U.S. Sen. Benjamin L. Cardin wants a nationwide alert system to help catch violent criminals who injure or kill police officers and is urging Congress to pass a bill that would put such a system in place.
Cardin introduced legislation establishing a national Blue Alert system in February, and the bill has picked up 13 cosponsors, including Republican Sen. Lindsey Graham of South Carolina and Democratic Sens. Patrick Leahy of Vermont, Barbara Boxer of California and Elizabeth Warren of Massachusetts.
“People in law enforcement will tell you they have a certain amount of resources out there, but they need the help of the public in order to act quickly when a crime is committed,” Cardin said Monday. “We need to do a better job in keeping our law enforcement safe.”

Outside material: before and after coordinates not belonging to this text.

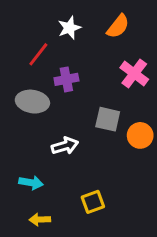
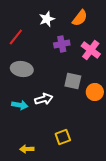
red line: (38, 54) -> (16, 37), moved
purple cross: (66, 79) -> (62, 44), moved
cyan arrow: (31, 183) -> (20, 105), moved

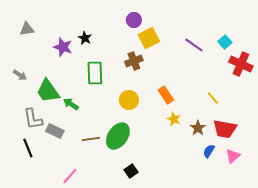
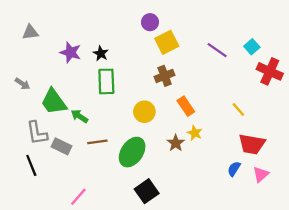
black star: (85, 38) -> (101, 54), moved
brown cross: (134, 61) -> (165, 76), moved
brown star: (198, 128) -> (176, 143), moved
brown line: (91, 139) -> (97, 142), moved
black square: (131, 171) -> (147, 191), size x1.5

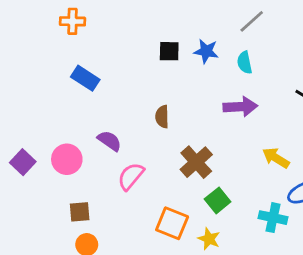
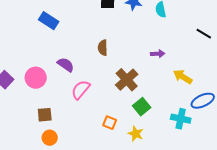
purple arrow: (240, 107) -> (158, 54), moved, size x0.6
orange square: (172, 223) -> (110, 123), size x0.6

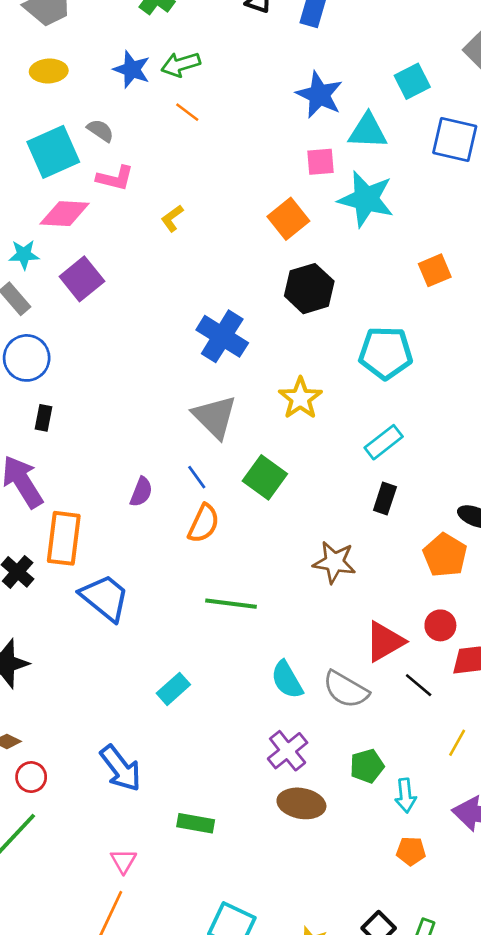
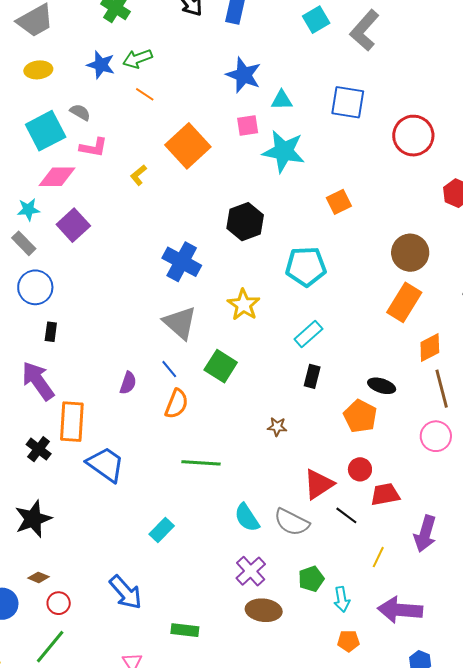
cyan square: (412, 81) -> (316, 20), moved
cyan triangle: (368, 131) -> (282, 100), size x0.7
orange square: (288, 219) -> (188, 146), moved, size x1.4
brown star: (334, 562) -> (277, 427), size x0.6

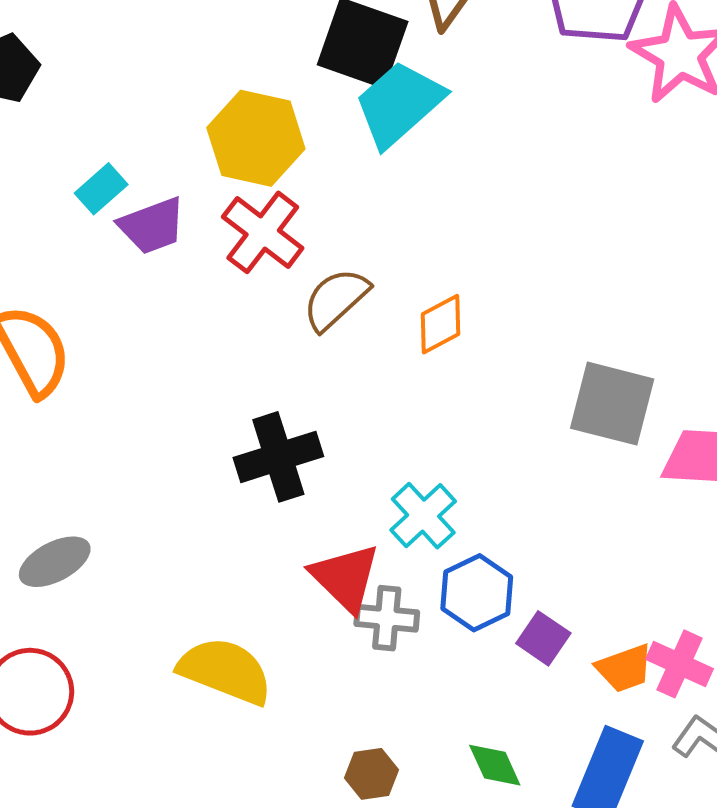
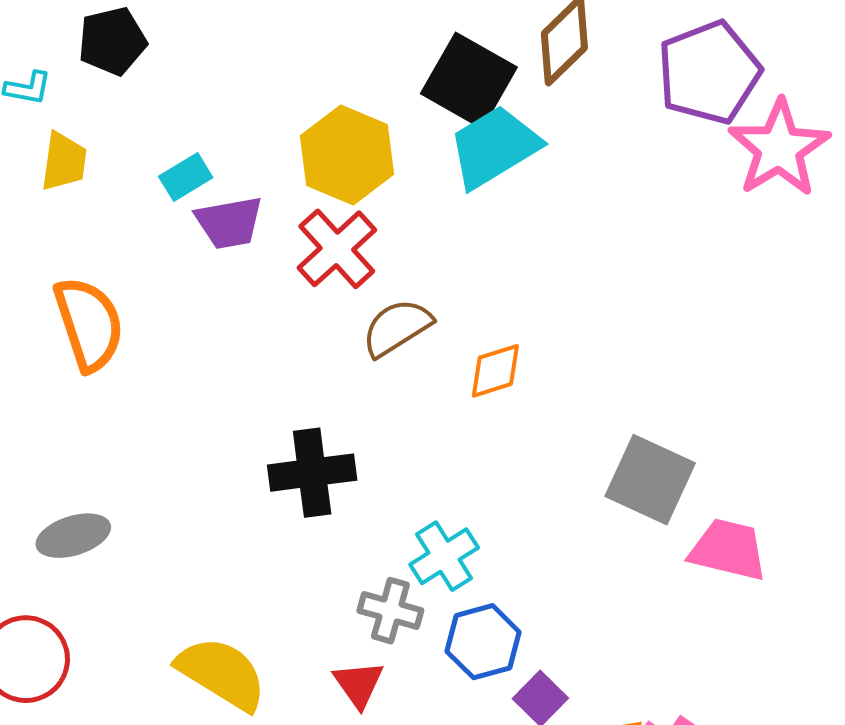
red triangle: (345, 577) -> (359, 684), moved, size x0.7
gray cross: (387, 618) -> (390, 611), moved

Eighteen states, including Maryland, already have Blue Alert systems, which are modeled after the Amber Alert system for missing children and Silver Alert system for missing seniors. The alerts quickly disseminate information about the missing individuals or suspects being sought to law enforcement, the public and media outlets.
Cardin, joined by County Executive Isiah Leggett (D), Rockville Mayor Phyllis Marcuccio and several area law enforcement leaders, urged passage of the bill while visiting Rockville’s police headquarters Monday.
Even if an attack on a police officer is a local incident, a national Blue Alert system would give police an important tool in case a suspect flees across state lines or if someone out of state has information about a suspect, Cardin said.
A person who injures or kills a police officer “is saying that they’re prepared to kill anybody,” Leggett said. “That person needs to be taken off the street as quickly as possible.”
Florida was the first state to establish a Blue Alert system in 2008, and Gov. Martin O’Malley (D) created Maryland’s Blue Alert system by executive order in 2010 after the murder of Maryland State Trooper Wesley Brown outside a restaurant in Forestville.
Officials estimate that a law enforcement officer is killed in the line of duty somewhere in the country every 53 hours, and 72 law enforcement officers were feloniously killed while on duty in 2011.
The U.S. House of Representatives could vote on its version of the bill — sponsored by Michael G. Grimm (R) of New York — as early as Tuesday, Cardin said.